Not everyone is looking for the same thing, and the report acknowledges that.

For instance, if you’re dead set on majoring in political science, Texas A&M has a high return on investment for both students paying in-state and out-of-state tuition.

If you want to go to college in California and are eligible for financial aid, Harvey Mudd College is a good bet for a high return on investment, regardless of major.

But if you decide that a school with a great sports culture is what you’re after, check out Stanford or Georgia Tech.

The tool is one of the only online features that isn’t just a static ranking of schools. And the fact that the company factors salary information into their analysis is relatively novel, too. That’s because salary info is hard to come by. Colleges don’t like to report it. The Obama administration wants to include it in the college ratings system it is developing and also tie federal financial aid to how good a school is at graduating students who find gainful employment after graduation. But that’s going to take congressional approval, which will not be easy to secure.

So how does PayScale get salary information?

The company does web surveys to gather employment data, which it sells to companies trying to identify competitive salaries. People report where they went to school, what they studied and what they earn, among other factors. Clearly, the reliance on self-reported data is far from perfect and sample size is an issue, but it’s a start in a field that is deplorably empty.

Here are a couple of the most interesting nuggets from the report:

There is still a positive return on investment, for now

– The average 20-year return on investment is 10.4 percent.

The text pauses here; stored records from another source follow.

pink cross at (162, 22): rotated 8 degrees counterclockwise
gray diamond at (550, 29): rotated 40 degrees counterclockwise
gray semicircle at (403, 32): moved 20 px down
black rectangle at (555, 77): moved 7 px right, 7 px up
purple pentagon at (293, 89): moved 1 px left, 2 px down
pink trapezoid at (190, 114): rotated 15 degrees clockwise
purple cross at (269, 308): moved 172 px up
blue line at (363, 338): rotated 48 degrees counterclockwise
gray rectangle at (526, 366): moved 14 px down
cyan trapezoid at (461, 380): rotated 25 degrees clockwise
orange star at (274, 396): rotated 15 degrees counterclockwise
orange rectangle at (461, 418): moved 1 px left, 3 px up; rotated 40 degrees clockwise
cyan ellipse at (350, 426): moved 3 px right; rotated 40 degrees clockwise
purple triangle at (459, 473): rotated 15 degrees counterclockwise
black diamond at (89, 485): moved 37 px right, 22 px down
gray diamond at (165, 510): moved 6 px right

As of a couple of months ago, 20-year Treasury bonds yielded an annual return of 3.4 percent. That means the average college graduate from one of the schools in the report will earn more in 20 years than someone who takes the tuition money and puts it into a 20-year bond and goes to work straight out of high school.

Consider engineering if money is a focus

– Almost all of the schools with the top 20-year net return on investment focus on engineering. The average for engineering schools is more than $620,000, three times the average for non-engineering schools.

Go state!

– By and large, state schools provide the best annual return on investment. Nineteen of the top 20 schools are public institutions.

We need to pay teachers more

– Education majors have the lowest return on investment, at negative $45,109. Computer scientists have the highest, at $671,081. Majors matter.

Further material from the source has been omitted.